(Dataset records)
◇ ◇ ◇ ◇ ◇

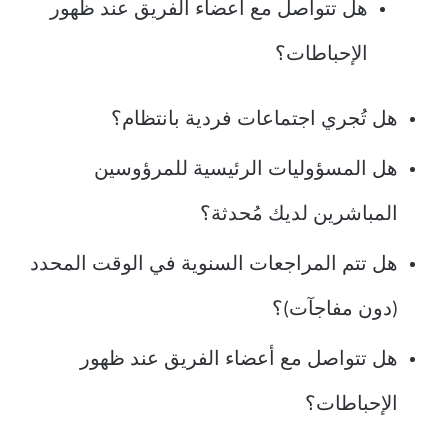
هل تتواصل مع أعضاء الفريق عند ظهور
الإحباطات؟
هل تُجري اجتماعات فردية بانتظام؟
هل المسؤوليات الرئيسية للمرؤوسين
المباشرين لديك مُحدثة؟
هل تتم المراجعات السنوية في الوقت المحدد
(دون مفاجآت)؟
هل تتواصل مع أعضاء الفريق عند ظهور
الإحباطات؟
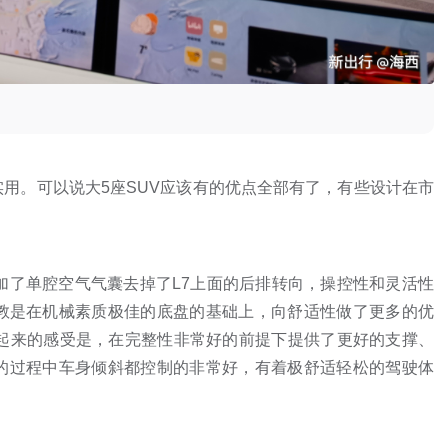
用。可以说大5座SUV应该有的优点全部有了，有些设计在市
加了单腔空气气囊去掉了L7上面的后排转向，操控性和灵活性
调教是在机械素质极佳的底盘的基础上，向舒适性做了更多的优
驶起来的感受是，在完整性非常好的前提下提供了更好的支撑、
的过程中车身倾斜都控制的非常好，有着极舒适轻松的驾驶体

◇ ◇ ◇ ◇ ◇

(What you need to do) The reply should repeat the data in full, exactly as given, and contain no pictures.

(Response box)
هل تتواصل مع أعضاء الفريق عند ظهور
الإحباطات؟
هل تُجري اجتماعات فردية بانتظام؟
هل المسؤوليات الرئيسية للمرؤوسين
المباشرين لديك مُحدثة؟
هل تتم المراجعات السنوية في الوقت المحدد
(دون مفاجآت)؟
هل تتواصل مع أعضاء الفريق عند ظهور
الإحباطات؟
用。可以说大5座SUV应该有的优点全部有了，有些设计在市
加了单腔空气气囊去掉了L7上面的后排转向，操控性和灵活性
调教是在机械素质极佳的底盘的基础上，向舒适性做了更多的优
驶起来的感受是，在完整性非常好的前提下提供了更好的支撑、
的过程中车身倾斜都控制的非常好，有着极舒适轻松的驾驶体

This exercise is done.